● **Instructions for the task**
Count the lines below that contain the word "Libertex", and give only that number.

● **Working data**
------------------------------------

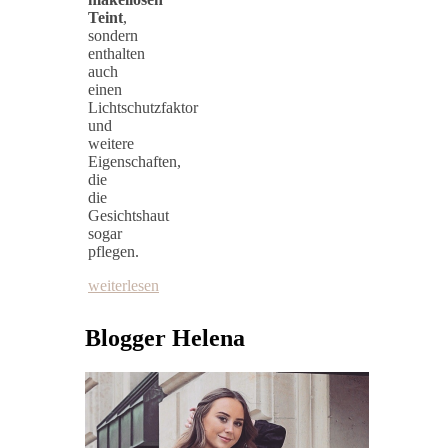
Teint
,
sondern
enthalten
auch
einen
Lichtschutzfaktor
und
weitere
Eigenschaften,
die
die
Gesichtshaut
sogar
pflegen.
weiterlesen
Blogger Helena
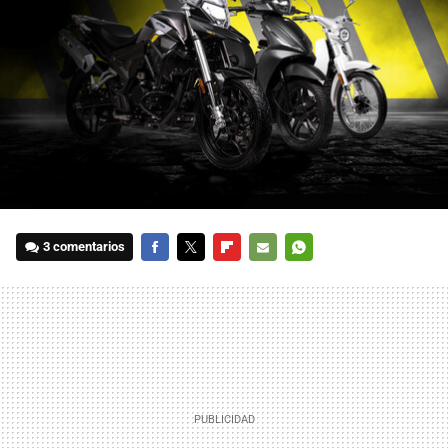
3 comentarios
FACEBOOK
TWITTER
FLIPBOARD
E-
WHATSAPP
MAIL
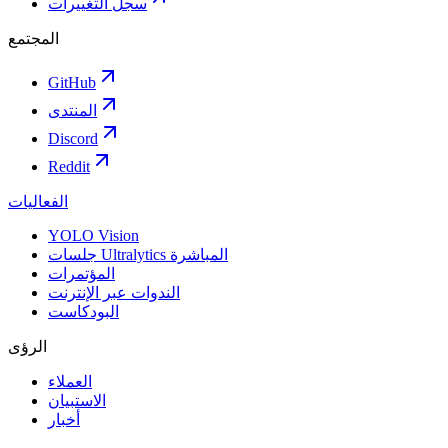
سجل التغييرات
المجتمع
GitHub
المنتدى
Discord
Reddit
الفعاليات
YOLO Vision
جلسات Ultralytics المباشرة
المؤتمرات
الندوات عبر الإنترنت
البودكاست
الرؤى
العملاء
الاستبيان
أخبار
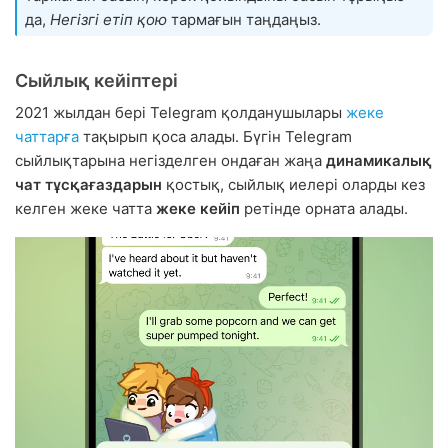
да,
Негізгі етіп қою
тармағын таңдаңыз.
Сыйлық кейіптері
2021 жылдан бері Telegram қолданушылары
жеке
чаттарға
тақырып қоса алады. Бүгін Telegram
сыйлықтарына негізделген ондаған жаңа
динамикалық
чат тұсқағаздарын
қостық, сыйлық иелері оларды кез
келген жеке чатта
жеке кейіп
ретінде орната алады.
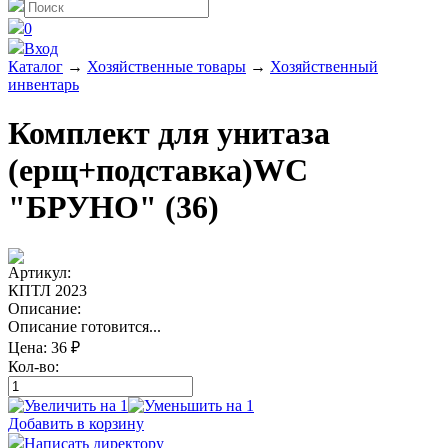
0
Вход
Каталог
→
Хозяйственные товары
→
Хозяйственный
инвентарь
Комплект для унитаза
(ерщ+подставка)WC
"БРУНО" (36)
Артикул:
КПТЛ 2023
Описание:
Описание готовится...
Цена:
36 ₽
Кол-во:
Добавить в корзину
Написать директору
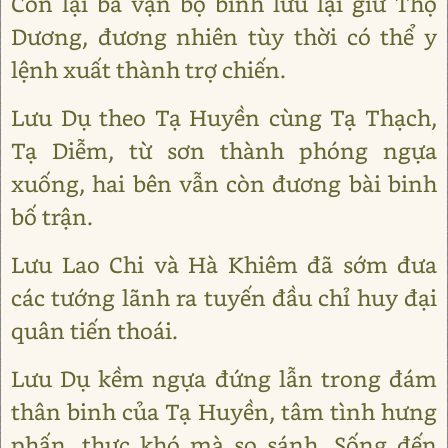
Còn lại ba vạn bộ binh lưu lại giữ Thọ
Dương, đương nhiên tùy thời có thể y
lệnh xuất thành trợ chiến.
Lưu Dụ theo Tạ Huyền cùng Tạ Thạch,
Tạ Diễm, từ sơn thành phóng ngựa
xuống, hai bên vẫn còn đương bài binh
bố trận.
Lưu Lao Chi và Hà Khiêm đã sớm đưa
các tướng lãnh ra tuyến đầu chỉ huy đại
quân tiến thoái.
Lưu Dụ kềm ngựa đứng lẫn trong đám
thân binh của Tạ Huyền, tâm tình hưng
phấn, thực khó mà so sánh. Sống đến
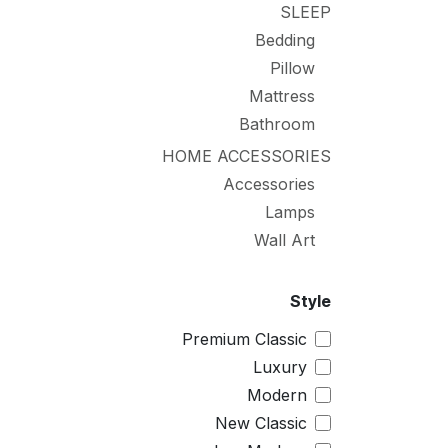
SLEEP
Bedding
Pillow
Mattress
Bathroom
HOME ACCESSORIES
Accessories
Lamps
Wall Art
Style
Premium Classic
Luxury
Modern
New Classic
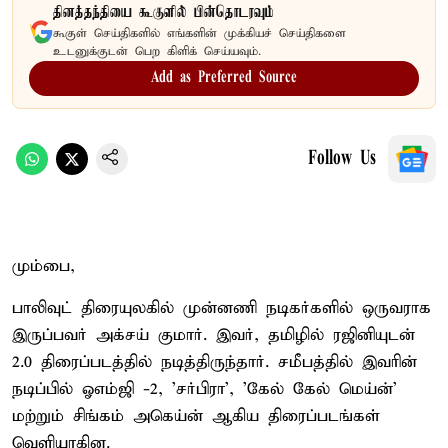
தினத்தந்தியை கூகுளில் பின்தொடரவும்
கூகுள் செய்திகளில் எங்களின் முக்கியச் செய்திகளை
உடனுக்குடன் பெற கிளிக் செய்யவும்.
Add as Preferred Source
Follow Us
மும்பை,
பாலிவுட் திரையுலகில் முன்னணி நடிகர்களில் ஒருவராக
இருப்பவர் அக்சய் குமார். இவர், தமிழில் ரஜினியுடன்
2.0 திரைப்படத்தில் நடித்திருந்தார். சமீபத்தில் இவரின்
நடிப்பில் ஓஎம்ஜி -2, 'சர்பிரா', 'கேல் கேல் மெய்ன்'
மற்றும் சிங்கம் அகெய்ன் ஆகிய திரைப்படங்கள்
வெளியாகின.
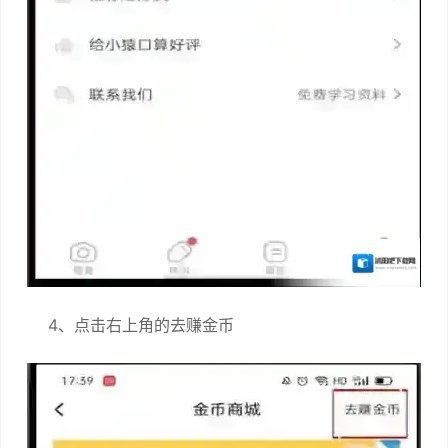
4、点击右上角的去赚金币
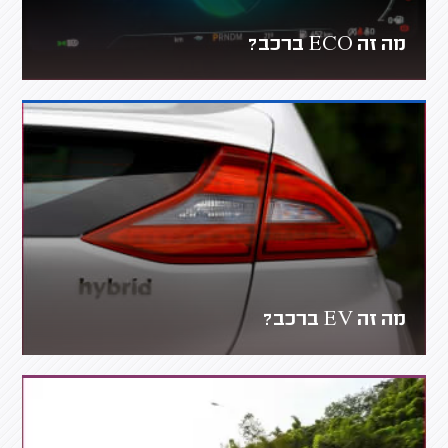
מה זה ECO ברכב?
מה זה EV ברכב?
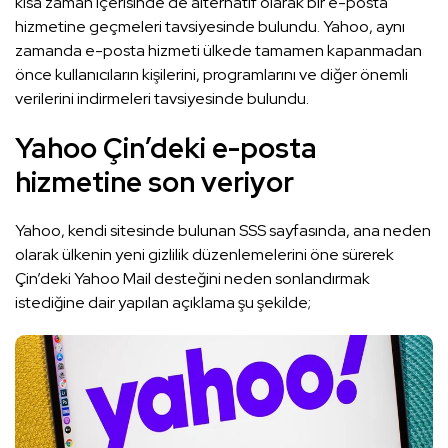
kısa zaman içerisinde de alternatif olarak bir e-posta
hizmetine geçmeleri tavsiyesinde bulundu. Yahoo, aynı
zamanda e-posta hizmeti ülkede tamamen kapanmadan
önce kullanıcıların kişilerini, programlarını ve diğer önemli
verilerini indirmeleri tavsiyesinde bulundu.
Yahoo Çin’deki e-posta
hizmetine son veriyor
Yahoo, kendi sitesinde bulunan SSS sayfasında, ana neden
olarak ülkenin yeni gizlilik düzenlemelerini öne sürerek
Çin’deki Yahoo Mail desteğini neden sonlandırmak
istediğine dair yapılan açıklama şu şekilde;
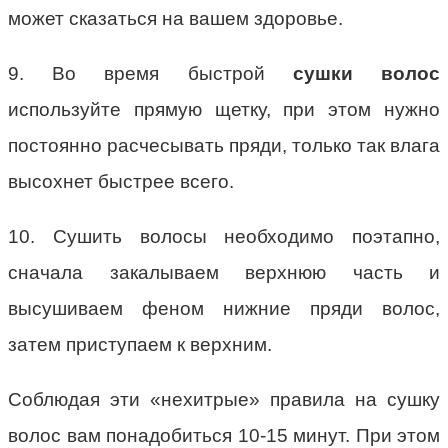
может сказаться на вашем здоровье.
9. Во время быстрой
сушки волос
используйте прямую щетку, при этом нужно
постоянно расчесывать пряди, только так влага
высохнет быстрее всего.
10. Сушить волосы необходимо поэтапно,
сначала закалываем верхнюю часть и
высушиваем феном нижние пряди волос,
затем приступаем к верхним.
Соблюдая эти «нехитрые» правила на сушку
волос вам понадобиться 10-15 минут. При этом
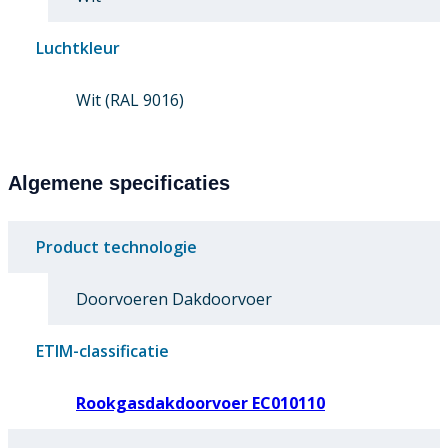
Luchtkleur
Wit (RAL 9016)
Algemene specificaties
Product technologie
Doorvoeren Dakdoorvoer
ETIM-classificatie
Rookgasdakdoorvoer EC010110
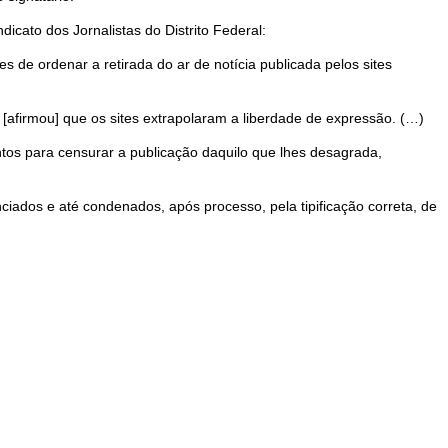
icato dos Jornalistas do Distrito Federal:
s de ordenar a retirada do ar de notícia publicada pelos sites
[afirmou] que os sites extrapolaram a liberdade de expressão. (…)
os para censurar a publicação daquilo que lhes desagrada,
iados e até condenados, após processo, pela tipificação correta, de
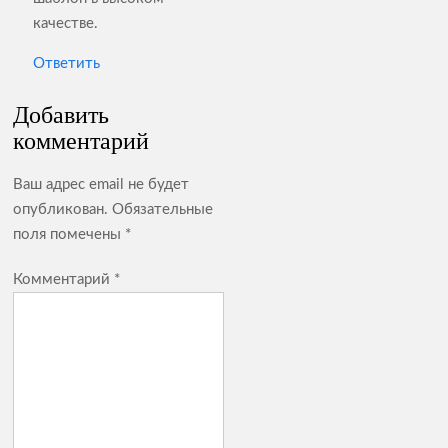
качестве.
Ответить
Добавить
комментарий
Ваш адрес email не будет
опубликован.
Обязательные
поля помечены
*
Комментарий
*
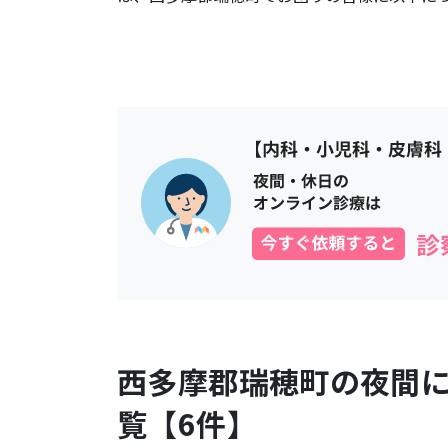
西多摩郡瑞穂町
の夜間
覧【
6
件】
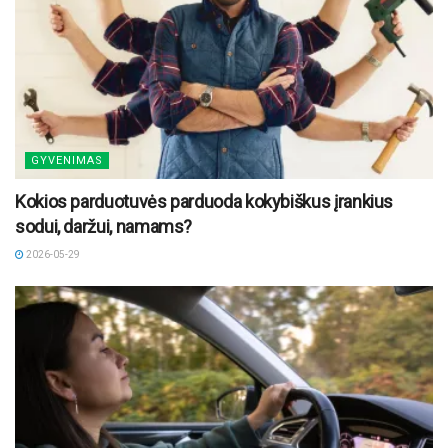
GYVENIMAS
Kokios parduotuvės parduoda kokybiškus įrankius
sodui, daržui, namams?
2026-05-29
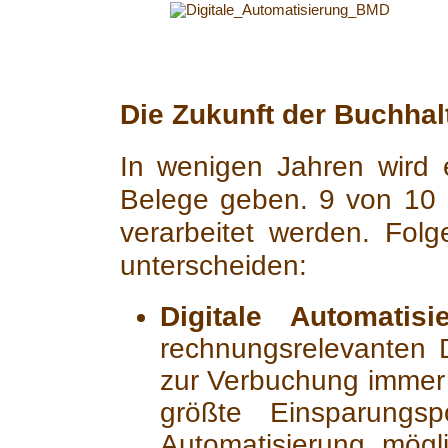
Die Zukunft der Buchhal
In wenigen Jahren wird
Belege geben. 9 von 10
verarbeitet werden. Folg
unterscheiden:
Digitale Automatisi
rechnungsrelevanten 
zur Verbuchung immer i
größte Einsparungspo
Automatisierung mögli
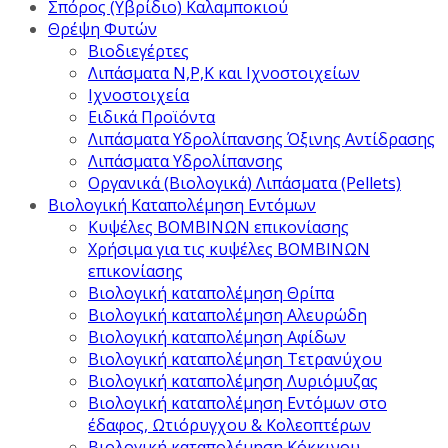
Σπόρος (Υβρίδιο) Καλαμποκιού
Θρέψη Φυτών
Βιοδιεγέρτες
Λιπάσματα Ν,Ρ,Κ και Ιχνοστοιχείων
Ιχνοστοιχεία
Ειδικά Προϊόντα
Λιπάσματα Υδρολίπανσης Όξινης Αντίδρασης
Λιπάσματα Υδρολίπανσης
Οργανικά (Βιολογικά) Λιπάσματα (Pellets)
Βιολογική Καταπολέμηση Εντόμων
Κυψέλες ΒΟΜΒΙΝΩΝ επικονίασης
Χρήσιμα για τις κυψέλες ΒΟΜΒΙΝΩΝ
επικονίασης
Βιολογική καταπολέμηση Θρίπα
Βιολογική καταπολέμηση Αλευρώδη
Βιολογική καταπολέμηση Αφίδων
Βιολογική καταπολέμηση Τετρανύχου
Βιολογική καταπολέμηση Λυριόμυζας
Βιολογική καταπολέμηση Εντόμων στο
έδαφος, Ωτιόρυγχου & Κολεοπτέρων
Βιολογική καταπολέμηση Κόκκινου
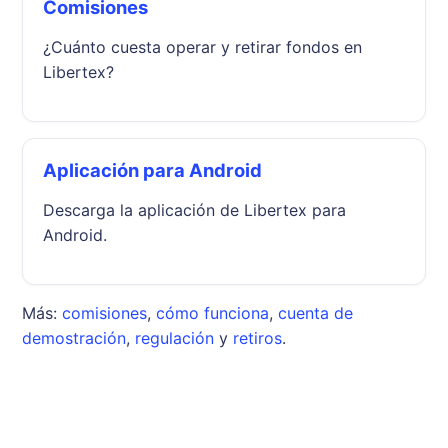
Comisiones
¿Cuánto cuesta operar y retirar fondos en
Libertex?
Aplicación para Android
Descarga la aplicación de Libertex para
Android.
Más:
comisiones
,
cómo funciona
,
cuenta de
demostración
,
regulación
y
retiros
.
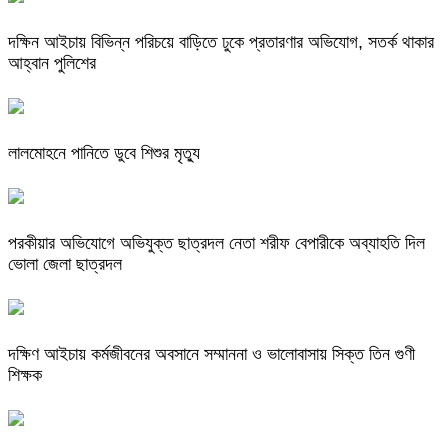
দক্ষিন আইচায় ‎বিভিন্ন পরিচয়ে বাড়িতে ঢুকে প্রতারণার অভিযোগ, সতর্ক থাকার
আহ্বান পুলিশের
লালমোহনে পানিতে ডুবে শিশুর মৃত্যু
পরকীয়ার অভিযোগে অভিযুক্ত ছাত্রদল নেতা শরীফ বেপারীকে অব্যাহতি দিল
ভোলা জেলা ছাত্রদল
দক্ষিণ আইচায় কর্মজীবনের অবসানে সম্মাননা ও ভালোবাসায় সিক্ত তিন গুণী
শিক্ষক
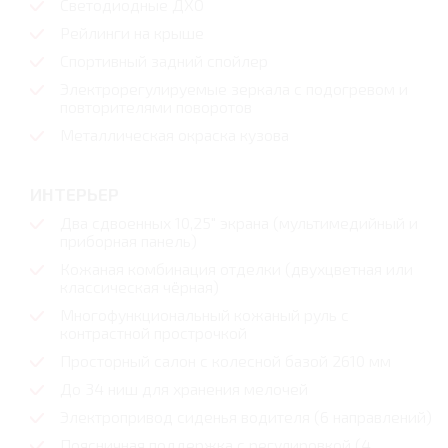
Светодиодные ДХО
Рейлинги на крыше
Спортивный задний спойлер
Электрорегулируемые зеркала с подогревом и
повторителями поворотов
Металлическая окраска кузова
ИНТЕРЬЕР
Два сдвоенных 10,25″ экрана (мультимедийный и
приборная панель)
Кожаная комбинация отделки (двухцветная или
классическая чёрная)
Многофункциональный кожаный руль с
контрастной прострочкой
Просторный салон с колесной базой 2610 мм
До 34 ниш для хранения мелочей
Электропривод сиденья водителя (6 направлений)
Поясничная поддержка с регулировкой (4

------------------------------------

● **Result**
2